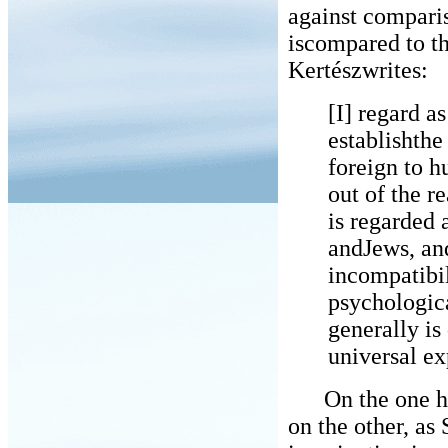
against comparis
iscompared to th
Kertészwrites:
[I] regard as
establishthe
foreign to h
out of the 
is regarded
andJews, and
incompatibil
psychologic
generally is
universal ex
On the one han
on the other, as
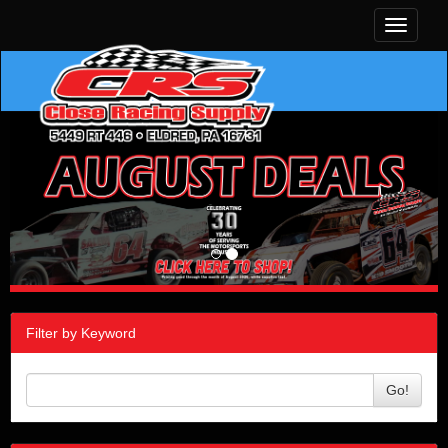
Toggle
navigati
Filter by Keyword
Go!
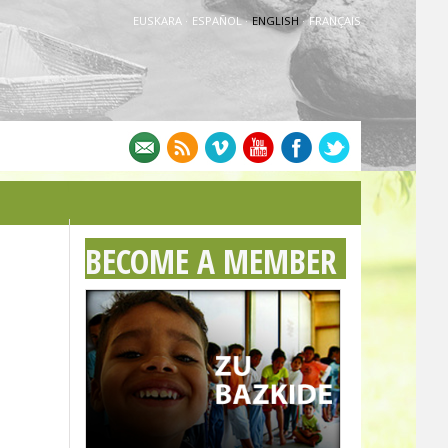
EUSKARA
·
ESPAÑOL
·
ENGLISH
·
FRANÇAIS
BECOME A MEMBER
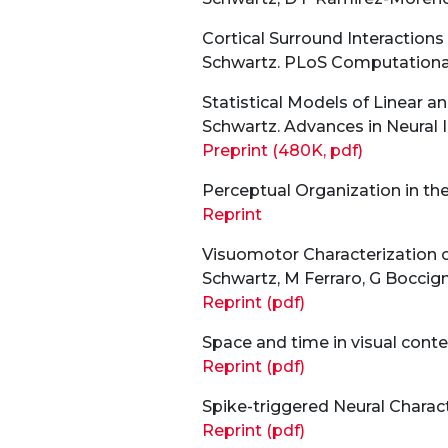
Cortical Surround Interactions
Schwartz. PLoS Computational 
Statistical Models of Linear a
Schwartz. Advances in Neural 
Preprint (480K, pdf)
Perceptual Organization in the 
Reprint
Visuomotor Characterization o
Schwartz, M Ferraro, G Boccign
Reprint (pdf)
Space and time in visual conte
Reprint (pdf)
Spike-triggered Neural Characte
Reprint (pdf)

════════════════

What you should do →
A verbatim printout of the entries above is expected, free of pictures.

Result for this task →
against comparis
iscompared to th
Kertészwrites:
[I] regard as
establishthe
foreign to h
out of the 
is regarded
andJews, and
incompatibil
psychologic
generally is
universal ex
On the one han
on the other, as
Toggle
navigati
Filter by Keyword
Go!
EUSKARA
·
ESPAÑOL
·
ENGLISH
·
FRANÇAIS
BECOME A MEMBER
Cortical Surround Interactions
Schwartz. PLoS Computational 
Statistical Models of Linear a
Schwartz. Advances in Neural 
Preprint (480K, pdf)
Perceptual Organization in the 
Reprint
Visuomotor Characterization o
Schwartz, M Ferraro, G Boccign
Reprint (pdf)
Space and time in visual conte
Reprint (pdf)
Spike-triggered Neural Characte
Reprint (pdf)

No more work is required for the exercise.